Prosecutors got a judge’s OK for Ali Ata — former executive director of the Illinois Finance Authority — to be allowed to tell jurors in Rezko’s corruption trial about the cash payments.
Rezko told Ata “this is going to be embarrassing to him [Blagojevich]” if the contractors put a lien on Blagojevich’s Ravenswood Manor home, Assistant U.S. Attorney Carrie Hamilton told U.S. District Judge Amy J. St. Eve.
Rezko’s defense team was seeking to limit what Ata can tell jurors about Rezko, who is accused of manipulating votes on state boards to enrich himself, associates and the governor’s campaign fund.
“Ata claims that he gave or lent cash to Rezko on four or five occasions . . . and estimates the total cash disbursements amounted to $125,000,” Rezko’s lawyers wrote. “Ata alternatively stated he did not know what the cash was for, then proceeds to say he supplied $25,000 in cash to pay certain contractors who were threatening to put a lien on another individual’s [Blagojevich’s] home.
“Ata recounted these alleged cash transactions in a suspiciously dramatic way, including meetings on ‘narrow streets’ in Chicago with ‘black plastic bags’ of cash.”
St.

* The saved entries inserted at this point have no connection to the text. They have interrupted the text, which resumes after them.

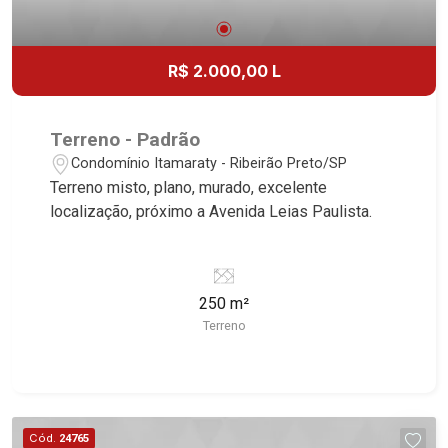
R$ 2.000,00 L
Terreno - Padrão
Condomínio Itamaraty - Ribeirão Preto/SP
Terreno misto, plano, murado, excelente
localização, próximo a Avenida Leias Paulista.
250 m²
Terreno
Cód.
24765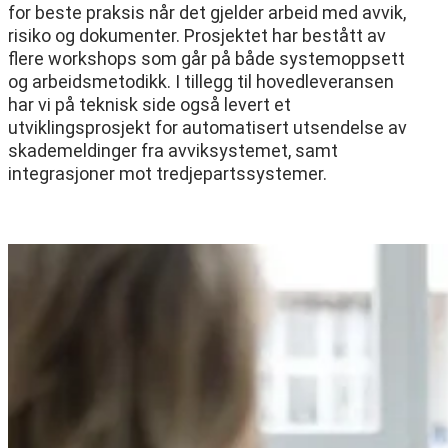
for beste praksis når det gjelder arbeid med avvik,
risiko og dokumenter. Prosjektet har bestått av
flere workshops som går på både systemoppsett
og arbeidsmetodikk. I tillegg til hovedleveransen
har vi på teknisk side også levert et
utviklingsprosjekt for automatisert utsendelse av
skademeldinger fra avviksystemet, samt
integrasjoner mot tredjepartssystemer.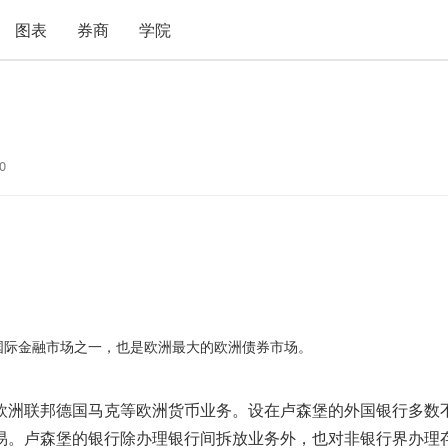
图表
券商
学院
0
际金融市场之一，也是欧洲最大的欧洲债券市场。 
欧洲联邦德国马克等欧洲货币业务。设在卢森堡的外国银行多数
易。卢森堡的银行除办理银行间拆放业务外，也对非银行界办理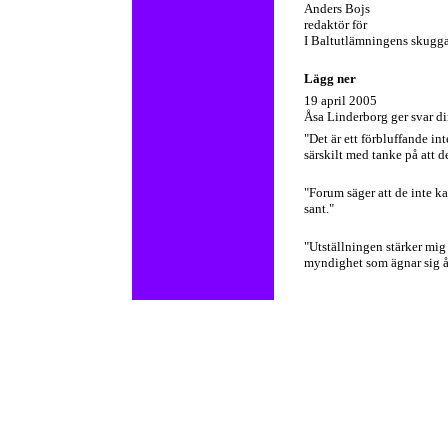
Anders Bojs
redaktör för
I Baltutlämningens skugg
Lägg ner
19 april 2005
Åsa Linderborg ger svar di
"Det är ett förbluffande i
särskilt med tanke på att d
"Forum säger att de inte kan
sant."
"Utställningen stärker mig
myndighet som ägnar sig åt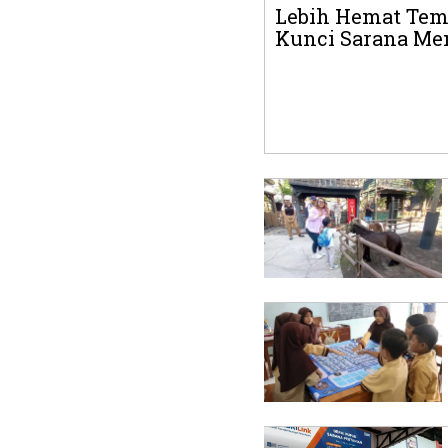
Lebih Hemat Temp
Kunci Sarana Men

Eve ruled that Ata will be allowed to testify about the cash transactions — but not to tell jurors details about narrow streets and bags of cash. Ata is expected to testify Thursday.
“We can’t comment on alleged conversations that the governor was not a party to,” Blagojevich spokeswoman Abby Ottenhoff said today.
The Chicago Sun-Times reported in February 2007 that Blagojevich and his wife, Patti, hired a Rezko company — Chicago Construction Services — to oversee the upgrading of their Northwest Side bungalow.
At the time, the Blagojeviches said they spent $79,922 to contractors working on the project, which included family-room renovations and a new deck. On top of that amount, they said they paid Chicago Construction Services $17,768.
“As we said last year, the Blagojeviches personally paid for the work to renovate their 14-by-20 family room out of their checking account,” Ottenhoff said.
Chicago Construction Services began overseeing the Blagojevich work in July 2003, after Rezko began pushing the governor to place friends and associates in key state posts. The project took place during a 16-month period in which Patti Blagojevich, a real estate broker, netted about $86,000 from Rezko-orchestrated real estate deals.
No lien ever was filed on the governor’s home.
In court today, Rezko’s lawyers argued that the cash transfers and the allegations regarding the Blagojevich house aren’t relevant to Rezko’s case. Joseph Duffy said that prosecutors — who added Ata as a witness only last week — are “putting on a witness on the 11th hour, spouting these allegations with nothing to support it.”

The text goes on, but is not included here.